What Are The Texas Driver’s License Surcharge Blues? The State of Texas maintains a system by which it charges people with a driver’s license to keep their right to drive. How? Points and convictions are used to assess surcharges: Any moving violation gets you at least two points, and the points stay on your record for three years. The state checks your record annually, and if you have six points on your record, it sends you a bill for $100. For every point you have over six points, you are billed an extra $25. Failure to pay within one month gets your license automatically suspended. MSB is the Municipal Service Bureau, a private company that serves as a collection agency for the Texas Department of Public Safety.
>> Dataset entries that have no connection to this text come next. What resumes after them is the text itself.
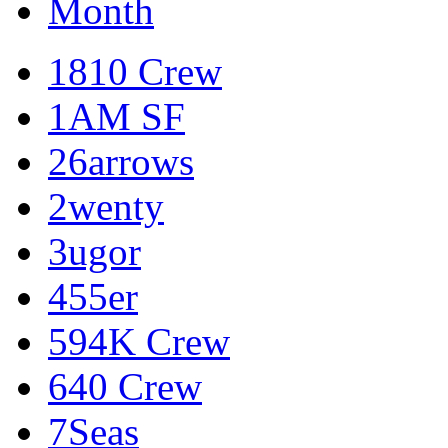
Month
1810 Crew
1AM SF
26arrows
2wenty
3ugor
455er
594K Crew
640 Crew
7Seas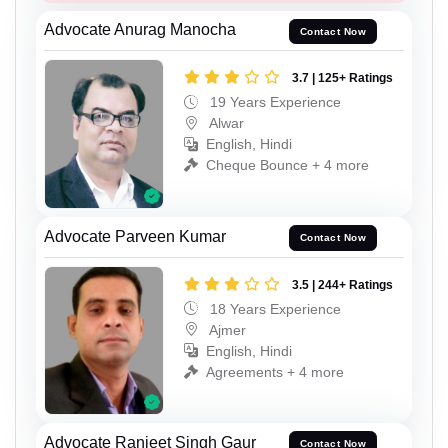
Advocate Anurag Manocha
Contact Now
3.7 | 125+ Ratings
19 Years Experience
Alwar
English, Hindi
Cheque Bounce + 4 more
Advocate Parveen Kumar
Contact Now
3.5 | 244+ Ratings
18 Years Experience
Ajmer
English, Hindi
Agreements + 4 more
Advocate Ranjeet Singh Gaur
Contact Now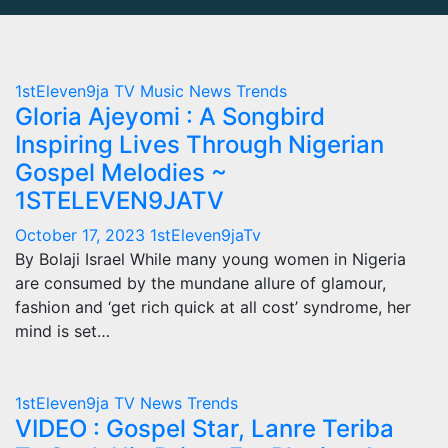
1stEleven9ja TV
Music
News
Trends
Gloria Ajeyomi : A Songbird
Inspiring Lives Through Nigerian
Gospel Melodies ~
1STELEVEN9JATV
October 17, 2023
1stEleven9jaTv
By Bolaji Israel While many young women in Nigeria
are consumed by the mundane allure of glamour,
fashion and ‘get rich quick at all cost’ syndrome, her
mind is set…
1stEleven9ja TV
News
Trends
VIDEO : Gospel Star, Lanre Teriba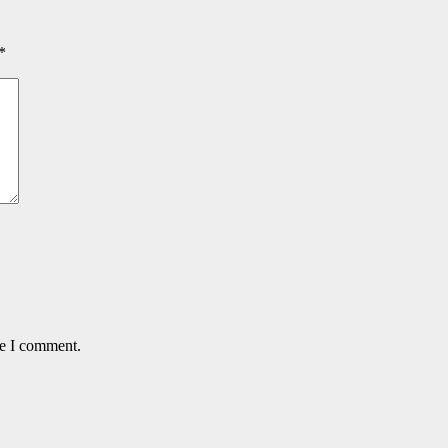
*
me I comment.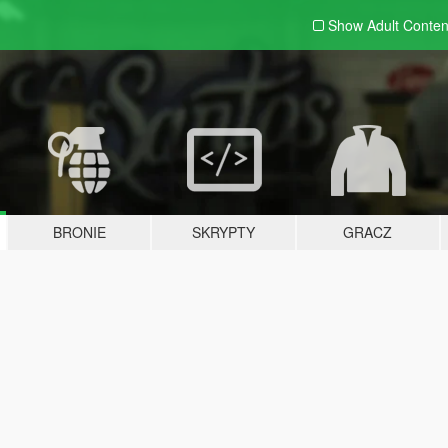
Show Adult
Conten
BRONIE
SKRYPTY
GRACZ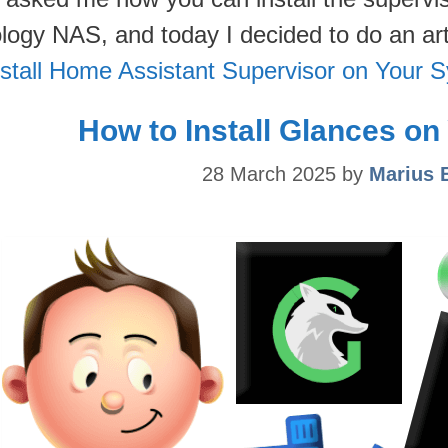
logy NAS, and today I decided to do an ar
nstall Home Assistant Supervisor on Your
How to Install Glances o
28 March 2025
by
Marius 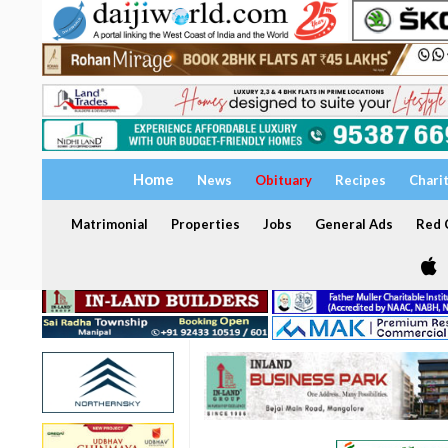
Home
News
Obituary
Recipes
Chari
Matrimonial
Properties
Jobs
General Ads
Red C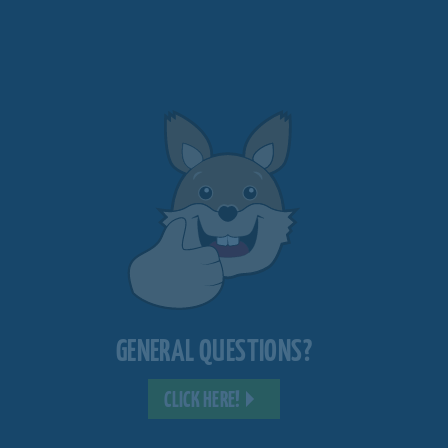
GENERAL QUESTIONS?
CLICK HERE!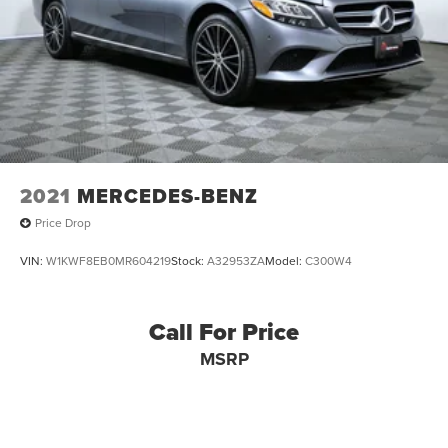
2021
MERCEDES-BENZ
Price Drop
VIN:
W1KWF8EB0MR604219
Stock:
A32953ZA
Model:
C300W4
Call For Price
MSRP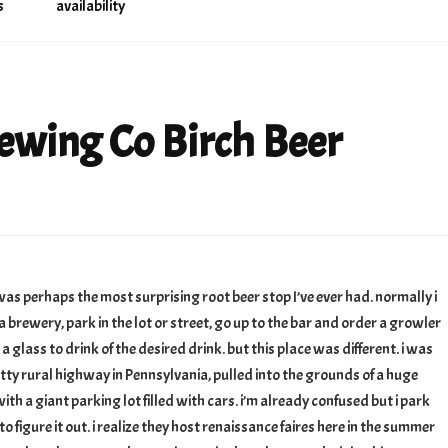
s
availability
ewing Co Birch Beer
buckler
ng
 was perhaps the most surprising root beer stop I’ve ever had. normally i
a brewery, park in the lot or street, go up to the bar and order a growler
 a glass to drink of the desired drink. but this place was different. i was
etty rural highway in Pennsylvania, pulled into the grounds of a huge
ith a giant parking lot filled with cars. i’m already confused but i park
to figure it out. i realize they host renaissance faires here in the summer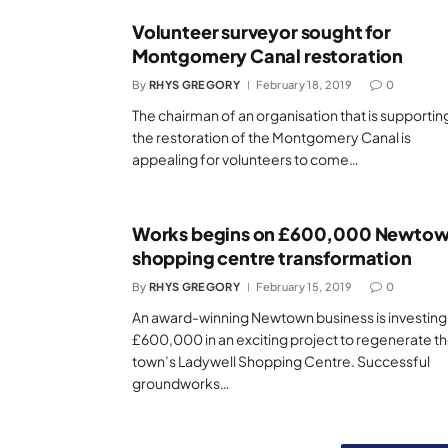
Volunteer surveyor sought for
Montgomery Canal restoration
By
RHYS GREGORY
February 18, 2019
0
The chairman of an organisation that is supportin
the restoration of the Montgomery Canal is
appealing for volunteers to come…
Works begins on £600,000 Newto
shopping centre transformation
By
RHYS GREGORY
February 15, 2019
0
An award-winning Newtown business is investing
£600,000 in an exciting project to regenerate t
town’s Ladywell Shopping Centre. Successful
groundworks…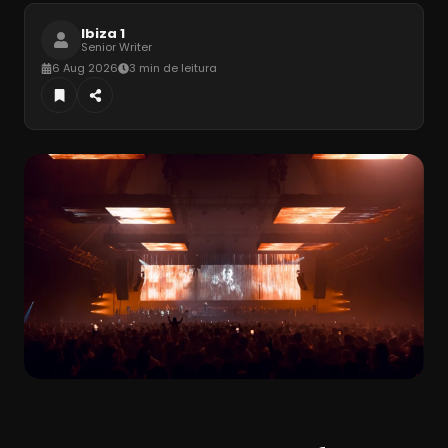
Ibiza 1
Senior Writer
6 Aug 2026
3 min de leitura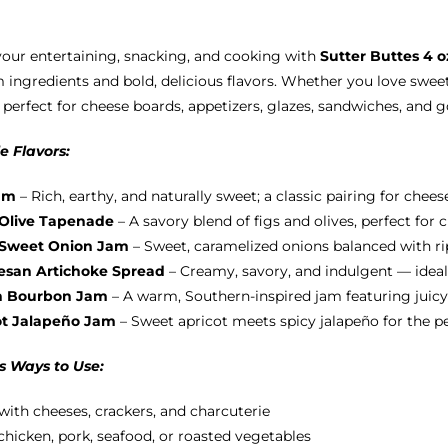
options
may
your entertaining, snacking, and cooking with
Sutter Buttes 4 
be
ingredients and bold, delicious flavors. Whether you love sweet
chosen
 perfect for cheese boards, appetizers, glazes, sandwiches, and 
on
the
e Flavors:
product
page
am
– Rich, earthy, and naturally sweet; a classic pairing for chees
 Olive Tapenade
– A savory blend of figs and olives, perfect for
 Sweet Onion Jam
– Sweet, caramelized onions balanced with ripe
san Artichoke Spread
– Creamy, savory, and indulgent — ideal
h Bourbon Jam
– A warm, Southern-inspired jam featuring juicy
ot Jalapeño Jam
– Sweet apricot meets spicy jalapeño for the p
s Ways to Use:
with cheeses, crackers, and charcuterie
chicken, pork, seafood, or roasted vegetables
Unfortunately, many people don’t realize their license is suspended until they get pulled over the next time. An officer might inform you that you were speeding—and can be taken to jail for driving with an invalid license. Often he’ll just give you a ticket for each, and you can be on your way. But guess what? You’ve just gotten two more points on your records for speeding and have strayed into surcharges for convictions territory. If you plead guilty without properly negotiating the charge for driving without a valid license, you will get an automatic surcharge for $250 for the next three years. This $750 charge is on top of the local fine for your ticket. Other charges and their automatic surcharge include:
1st Driving While Intoxicated – $1,000/year for three years
Subsequent DWI – $1,500/year for three years
DWI With BAC of 0.16 or More – $2,000/year for three years
No Insurance – $250/year for three years
Driving While License Invalid – $250/year for three years
No Driver’s License – $100/year for three years
To summarize, because you did the right thing and pleaded guilty and paid your fines on time, you now have a suspended license and owe at least $1,200 over the next three years. What did you do wrong? You probably didn’t call your attorney. Attorneys typically charge $75 to $250 to handle a moving violation charge. The cost can increase if the case goes to trial. But even if your attorney can’t get the ticket dismissed outright, he may be able to keep the conviction off your record and avoid those nasty surcharges.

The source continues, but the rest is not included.